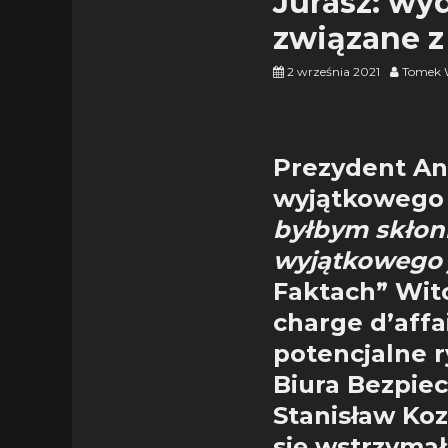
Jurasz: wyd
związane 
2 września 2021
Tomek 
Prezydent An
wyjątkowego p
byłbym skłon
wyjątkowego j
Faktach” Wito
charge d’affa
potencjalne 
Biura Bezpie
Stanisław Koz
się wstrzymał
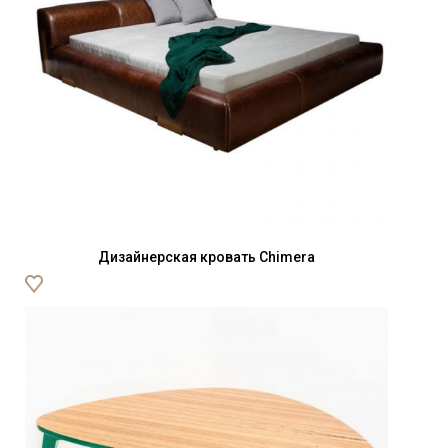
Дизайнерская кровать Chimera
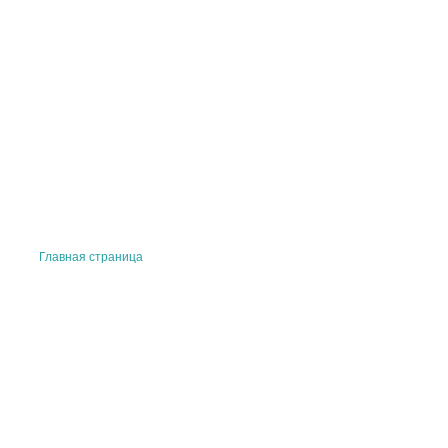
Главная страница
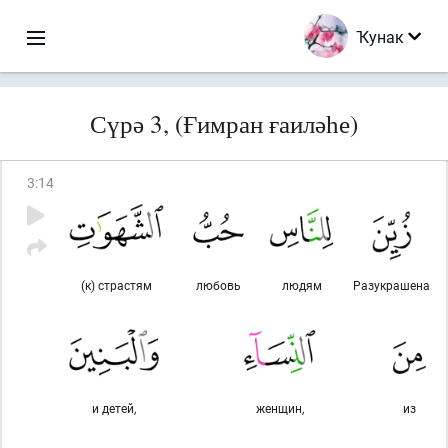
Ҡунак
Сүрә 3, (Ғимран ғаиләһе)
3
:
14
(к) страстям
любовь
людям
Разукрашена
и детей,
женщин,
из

--------------------------------------------------

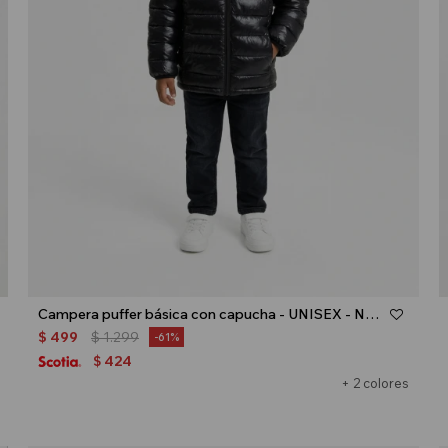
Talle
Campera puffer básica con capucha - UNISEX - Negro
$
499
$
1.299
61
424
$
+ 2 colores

--------------------------------------------------

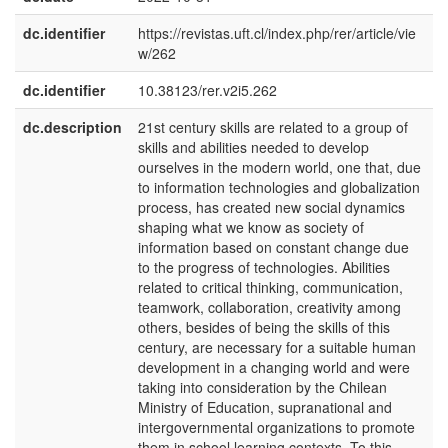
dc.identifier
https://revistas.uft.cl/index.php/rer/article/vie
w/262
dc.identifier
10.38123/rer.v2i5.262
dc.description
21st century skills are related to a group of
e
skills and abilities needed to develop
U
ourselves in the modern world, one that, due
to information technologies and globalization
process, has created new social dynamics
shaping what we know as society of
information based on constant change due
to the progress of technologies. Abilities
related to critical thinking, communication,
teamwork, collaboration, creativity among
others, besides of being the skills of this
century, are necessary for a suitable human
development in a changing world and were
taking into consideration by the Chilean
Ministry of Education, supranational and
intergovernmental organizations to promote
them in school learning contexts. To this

--------------------------------------------------

** TASK DESCRIPTION **
Look above for the line with "dc.description"; retype exactly that line, every line after it up to the line with "them in school learning contexts. To this", and that line too, nothing else.

** SOLUTION TO THIS EXERCISE **
dc.description
21st century skills are related to a group of
e
skills and abilities needed to develop
U
ourselves in the modern world, one that, due
to information technologies and globalization
process, has created new social dynamics
shaping what we know as society of
information based on constant change due
to the progress of technologies. Abilities
related to critical thinking, communication,
teamwork, collaboration, creativity among
others, besides of being the skills of this
century, are necessary for a suitable human
development in a changing world and were
taking into consideration by the Chilean
Ministry of Education, supranational and
intergovernmental organizations to promote
them in school learning contexts. To this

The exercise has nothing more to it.